The atomic bomb dropped on Hiroshima was measured at 15 kilotonnes, according to media reports here.

In a statement, the committee said it had "authorized a provision to repeal the ban on research and development of low yield nuclear weapons," and stated that nothing in the repeal shall be construed as "authorizing the testing, acquisition or deployment of a low-yield nuclear weapon."

Proponents say the measure is necessary to counter emerging threats and because countries such as North Korea (news - web sites), India and Pakistan do not observe non-proliferation treaties.

"Without committing to deployment, research on low-yield nuclear warheads is a prudent step to safeguard America from emerging threats and enemies who go deeper and deeper underground," Senator John Warner, chairman of the committee, was quoted as saying in The New York Times.

The panel also approved 15 million dollars for development of Robust Nuclear Earth Penetrator, also known as a "bunker-buster" for its ability to penetrate and destroy underground bunkers.

The new bunker-buster would be a redesign of an existing nuclear weapon, and would have yields six times more powerful than the Hiroshima bomb, The Los Angeles Times said.

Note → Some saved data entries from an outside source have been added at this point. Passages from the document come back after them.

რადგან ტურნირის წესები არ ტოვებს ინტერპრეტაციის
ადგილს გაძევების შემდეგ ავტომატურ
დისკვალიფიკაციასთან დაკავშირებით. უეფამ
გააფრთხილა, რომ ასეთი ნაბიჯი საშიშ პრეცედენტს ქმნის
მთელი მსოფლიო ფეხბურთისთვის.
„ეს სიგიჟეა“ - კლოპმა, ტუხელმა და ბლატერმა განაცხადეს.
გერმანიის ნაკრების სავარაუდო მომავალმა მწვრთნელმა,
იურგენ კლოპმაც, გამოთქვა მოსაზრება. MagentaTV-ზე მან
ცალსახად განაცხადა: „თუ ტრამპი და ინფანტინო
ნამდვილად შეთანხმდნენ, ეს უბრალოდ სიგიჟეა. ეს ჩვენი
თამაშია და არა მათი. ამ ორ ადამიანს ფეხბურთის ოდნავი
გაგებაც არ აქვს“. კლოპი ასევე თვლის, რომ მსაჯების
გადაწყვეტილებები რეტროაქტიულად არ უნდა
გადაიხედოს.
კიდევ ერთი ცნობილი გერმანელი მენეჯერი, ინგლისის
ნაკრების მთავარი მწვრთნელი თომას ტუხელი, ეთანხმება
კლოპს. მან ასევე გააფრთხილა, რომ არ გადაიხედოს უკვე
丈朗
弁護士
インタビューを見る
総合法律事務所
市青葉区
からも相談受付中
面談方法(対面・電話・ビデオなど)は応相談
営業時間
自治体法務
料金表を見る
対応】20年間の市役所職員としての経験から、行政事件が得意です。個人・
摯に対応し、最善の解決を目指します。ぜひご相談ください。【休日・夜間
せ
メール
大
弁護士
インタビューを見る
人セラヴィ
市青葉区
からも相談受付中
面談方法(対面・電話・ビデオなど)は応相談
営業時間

The Senate committee's version of the bill authorizes 400.5 billion dollars in military spending in fiscal year 2004, including 9.1 billion dollars for ballistic missile defense research, development and procurement, and a 3.7 percent across-the-board pay raise for uniformed service personnel.

The panel also backed a provision requiring the US Energy Department to "achieve and maintain the ability to conduct an underground nuclear test within 18 months, should it become necessary for the president to order such a test."

The committee was sharply divided on the lifting the nuclear ban.

"We have tried for 50-plus years to make these weapons unthinkable," Senator Jack Reed, a Democrat from Rhode Island, told The New York Times. "And now we're talking about giving them a tactical application. It's a dangerous departure."